» Task statement
Please print all of the records shown below, exactly as given.

-- Opening Marker --

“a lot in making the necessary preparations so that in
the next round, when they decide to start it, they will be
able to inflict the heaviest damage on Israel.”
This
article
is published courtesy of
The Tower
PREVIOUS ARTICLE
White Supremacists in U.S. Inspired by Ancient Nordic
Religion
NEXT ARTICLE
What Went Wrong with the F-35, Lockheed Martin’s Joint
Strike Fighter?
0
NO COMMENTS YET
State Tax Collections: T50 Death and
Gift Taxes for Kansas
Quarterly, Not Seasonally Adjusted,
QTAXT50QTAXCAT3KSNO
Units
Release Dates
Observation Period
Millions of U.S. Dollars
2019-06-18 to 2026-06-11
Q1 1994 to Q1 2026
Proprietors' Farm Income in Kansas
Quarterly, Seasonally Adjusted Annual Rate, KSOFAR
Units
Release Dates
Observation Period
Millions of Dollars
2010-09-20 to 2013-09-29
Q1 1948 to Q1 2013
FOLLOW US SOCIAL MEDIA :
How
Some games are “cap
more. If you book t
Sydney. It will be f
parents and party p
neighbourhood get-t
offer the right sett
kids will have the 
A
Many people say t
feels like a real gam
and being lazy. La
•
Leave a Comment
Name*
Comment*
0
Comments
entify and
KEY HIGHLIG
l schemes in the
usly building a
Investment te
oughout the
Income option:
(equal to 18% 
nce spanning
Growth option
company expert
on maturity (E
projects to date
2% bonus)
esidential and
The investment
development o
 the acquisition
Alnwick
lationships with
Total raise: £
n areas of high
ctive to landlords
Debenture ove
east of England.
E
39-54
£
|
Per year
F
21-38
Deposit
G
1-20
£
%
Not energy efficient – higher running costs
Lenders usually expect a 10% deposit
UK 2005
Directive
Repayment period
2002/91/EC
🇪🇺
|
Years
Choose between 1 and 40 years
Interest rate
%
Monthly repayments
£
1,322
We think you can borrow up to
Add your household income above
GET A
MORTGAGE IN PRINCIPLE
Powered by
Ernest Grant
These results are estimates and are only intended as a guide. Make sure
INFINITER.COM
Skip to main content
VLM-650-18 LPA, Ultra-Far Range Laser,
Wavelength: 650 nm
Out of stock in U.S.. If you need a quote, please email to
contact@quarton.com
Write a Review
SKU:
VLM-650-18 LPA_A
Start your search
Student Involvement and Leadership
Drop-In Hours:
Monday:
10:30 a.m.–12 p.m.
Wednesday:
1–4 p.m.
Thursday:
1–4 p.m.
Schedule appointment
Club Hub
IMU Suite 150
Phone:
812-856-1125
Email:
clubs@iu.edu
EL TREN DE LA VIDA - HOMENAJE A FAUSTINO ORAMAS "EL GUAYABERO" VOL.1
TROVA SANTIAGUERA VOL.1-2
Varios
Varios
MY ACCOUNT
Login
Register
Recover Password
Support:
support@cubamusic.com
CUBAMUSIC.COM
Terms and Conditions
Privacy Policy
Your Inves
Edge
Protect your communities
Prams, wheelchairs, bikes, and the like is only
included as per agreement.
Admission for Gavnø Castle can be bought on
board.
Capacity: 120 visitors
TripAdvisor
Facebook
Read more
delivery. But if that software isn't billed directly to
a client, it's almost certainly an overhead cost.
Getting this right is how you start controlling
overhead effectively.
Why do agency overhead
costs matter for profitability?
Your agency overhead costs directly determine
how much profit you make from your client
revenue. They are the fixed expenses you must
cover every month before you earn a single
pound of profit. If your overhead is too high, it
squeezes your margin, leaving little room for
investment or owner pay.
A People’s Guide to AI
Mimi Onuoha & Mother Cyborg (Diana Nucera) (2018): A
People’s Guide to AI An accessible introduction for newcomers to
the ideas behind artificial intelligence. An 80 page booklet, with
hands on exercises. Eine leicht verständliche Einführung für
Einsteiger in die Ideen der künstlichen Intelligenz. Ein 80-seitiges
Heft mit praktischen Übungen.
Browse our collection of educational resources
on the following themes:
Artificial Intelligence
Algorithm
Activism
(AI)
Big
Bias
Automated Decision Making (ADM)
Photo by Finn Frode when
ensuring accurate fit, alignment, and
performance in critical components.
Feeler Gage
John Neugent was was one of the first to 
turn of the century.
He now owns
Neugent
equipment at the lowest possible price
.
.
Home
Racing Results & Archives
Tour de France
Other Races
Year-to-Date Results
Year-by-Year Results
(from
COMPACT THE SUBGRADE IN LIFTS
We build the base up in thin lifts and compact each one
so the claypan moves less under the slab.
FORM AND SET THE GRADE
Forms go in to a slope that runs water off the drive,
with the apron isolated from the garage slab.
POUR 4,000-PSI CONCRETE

-- Closing Marker --

» Response for this exercise
“a lot in making the necessary preparations so that in
the next round, when they decide to start it, they will be
able to inflict the heaviest damage on Israel.”
This
article
is published courtesy of
The Tower
PREVIOUS ARTICLE
White Supremacists in U.S. Inspired by Ancient Nordic
Religion
NEXT ARTICLE
What Went Wrong with the F-35, Lockheed Martin’s Joint
Strike Fighter?
0
NO COMMENTS YET
State Tax Collections: T50 Death and
Gift Taxes for Kansas
Quarterly, Not Seasonally Adjusted,
QTAXT50QTAXCAT3KSNO
Units
Release Dates
Observation Period
Millions of U.S. Dollars
2019-06-18 to 2026-06-11
Q1 1994 to Q1 2026
Proprietors' Farm Income in Kansas
Quarterly, Seasonally Adjusted Annual Rate, KSOFAR
Units
Release Dates
Observation Period
Millions of Dollars
2010-09-20 to 2013-09-29
Q1 1948 to Q1 2013
FOLLOW US SOCIAL MEDIA :
How
Some games are “cap
more. If you book t
Sydney. It will be f
parents and party p
neighbourhood get-t
offer the right sett
kids will have the 
A
Many people say t
feels like a real gam
and being lazy. La
•
Leave a Comment
Name*
Comment*
0
Comments
entify and
KEY HIGHLIG
l schemes in the
usly building a
Investment te
oughout the
Income option:
(equal to 18% 
nce spanning
Growth option
company expert
on maturity (E
projects to date
2% bonus)
esidential and
The investment
development o
 the acquisition
Alnwick
lationships with
Total raise: £
n areas of high
ctive to landlords
Debenture ove
east of England.
E
39-54
£
|
Per year
F
21-38
Deposit
G
1-20
£
%
Not energy efficient – higher running costs
Lenders usually expect a 10% deposit
UK 2005
Directive
Repayment period
2002/91/EC
🇪🇺
|
Years
Choose between 1 and 40 years
Interest rate
%
Monthly repayments
£
1,322
We think you can borrow up to
Add your household income above
GET A
MORTGAGE IN PRINCIPLE
Powered by
Ernest Grant
These results are estimates and are only intended as a guide. Make sure
INFINITER.COM
Skip to main content
VLM-650-18 LPA, Ultra-Far Range Laser,
Wavelength: 650 nm
Out of stock in U.S.. If you need a quote, please email to
contact@quarton.com
Write a Review
SKU:
VLM-650-18 LPA_A
Start your search
Student Involvement and Leadership
Drop-In Hours:
Monday:
10:30 a.m.–12 p.m.
Wednesday:
1–4 p.m.
Thursday:
1–4 p.m.
Schedule appointment
Club Hub
IMU Suite 150
Phone:
812-856-1125
Email:
clubs@iu.edu
EL TREN DE LA VIDA - HOMENAJE A FAUSTINO ORAMAS "EL GUAYABERO" VOL.1
TROVA SANTIAGUERA VOL.1-2
Varios
Varios
MY ACCOUNT
Login
Register
Recover Password
Support:
support@cubamusic.com
CUBAMUSIC.COM
Terms and Conditions
Privacy Policy
Your Inves
Edge
Protect your communities
Prams, wheelchairs, bikes, and the like is only
included as per agreement.
Admission for Gavnø Castle can be bought on
board.
Capacity: 120 visitors
TripAdvisor
Facebook
Read more
delivery. But if that software isn't billed directly to
a client, it's almost certainly an overhead cost.
Getting this right is how you start controlling
overhead effectively.
Why do agency overhead
costs matter for profitability?
Your agency overhead costs directly determine
how much profit you make from your client
revenue. They are the fixed expenses you must
cover every month before you earn a single
pound of profit. If your overhead is too high, it
squeezes your margin, leaving little room for
investment or owner pay.
A People’s Guide to AI
Mimi Onuoha & Mother Cyborg (Diana Nucera) (2018): A
People’s Guide to AI An accessible introduction for newcomers to
the ideas behind artificial intelligence. An 80 page booklet, with
hands on exercises. Eine leicht verständliche Einführung für
Einsteiger in die Ideen der künstlichen Intelligenz. Ein 80-seitiges
Heft mit praktischen Übungen.
Browse our collection of educational resources
on the following themes:
Artificial Intelligence
Algorithm
Activism
(AI)
Big
Bias
Automated Decision Making (ADM)
Photo by Finn Frode when
ensuring accurate fit, alignment, and
performance in critical components.
Feeler Gage
John Neugent was was one of the first to 
turn of the century.
He now owns
Neugent
equipment at the lowest possible price
.
.
Home
Racing Results & Archives
Tour de France
Other Races
Year-to-Date Results
Year-by-Year Results
(from
COMPACT THE SUBGRADE IN LIFTS
We build the base up in thin lifts and compact each one
so the claypan moves less under the slab.
FORM AND SET THE GRADE
Forms go in to a slope that runs water off the drive,
with the apron isolated from the garage slab.
POUR 4,000-PSI CONCRETE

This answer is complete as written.